A more conventional and scalable way to go about this would be using an
rbtree keyed by virtual time. Both CFS and blk-iocost are examples of this,
but I think for drm, it can be a lot simpler.

Thanks.

-- 
tejun


Re: [Intel-gfx] [RFC 00/17] DRM scheduling cgroup controller

2022-10-31 Thread Tejun Heo
Hello,

On Thu, Oct 27, 2022 at 03:32:00PM +0100, Tvrtko Ursulin wrote:
> Looking at what's available in cgroups world now, I have spotted the
> blkio.prio.class control. For my current use case (lower GPU scheduling of
> background/unfocused windows) that would also work. Even if starting with
> just two possible values - 'no-change' and 'idle' (to follow the IO
> controller naming).

I wouldn't follow that example. That's only meaningful within the context of
bfq and it probabaly shouldn't have been merged in the first place.

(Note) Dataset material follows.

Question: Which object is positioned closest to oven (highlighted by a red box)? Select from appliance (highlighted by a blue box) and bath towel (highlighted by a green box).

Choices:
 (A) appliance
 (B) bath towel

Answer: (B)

> How would you view that as a proposal? It would be a bit tougher "sell" to
> the DRM community, perhaps, given that many drivers do have scheduling
> priority, but the concept of scheduling class is not really there.
> Nevertheless a concept of normal-vs-background could be plausible in my
> mind. It could be easily implemented by using the priority controls
> available in many drivers.

I don't feel great about that.

* The semantics aren't clearly defined. While not immediately obvious in the
  interface, the task nice levels have definite mappings to weight values
  and thus clear meanings. I don't think it's a good idea to leave the
  interface semantics open to interpretation.

* Maybe GPUs are better but my experience with optional hardware features in
  the storage world has been that vendors diverge wildly and unexpectedly to
  the point many features are mostly useless. There are fewer GPU vendors
  and more software effort behind each, so maybe the situation is better but
  I think it'd be helpul to keep some skepticism.

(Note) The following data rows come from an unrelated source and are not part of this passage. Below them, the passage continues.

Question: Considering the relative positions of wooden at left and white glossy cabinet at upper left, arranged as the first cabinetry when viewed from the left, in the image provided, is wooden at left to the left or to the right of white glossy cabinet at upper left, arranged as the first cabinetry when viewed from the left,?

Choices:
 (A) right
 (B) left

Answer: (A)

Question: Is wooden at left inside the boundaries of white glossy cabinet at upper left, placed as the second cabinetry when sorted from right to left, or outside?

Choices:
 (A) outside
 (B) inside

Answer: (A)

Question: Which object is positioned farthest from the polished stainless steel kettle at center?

* Even when per-vendor or per-driver features are consistent enough to be
  useful, they often aren't thought through enough to be truly useful. e.g.
  nvme has priority features but they aren't really that useful because they
  can't do much without congestion control on the issuer side and once you
  have congestion control on the issuer side which is usually a lot more
  complex (e.g. dealing with work-conserving hierarchical weight
  distributions, priority inversions and so on), you can achieve most of
  what you need in terms of resource control from the issuer side anyway.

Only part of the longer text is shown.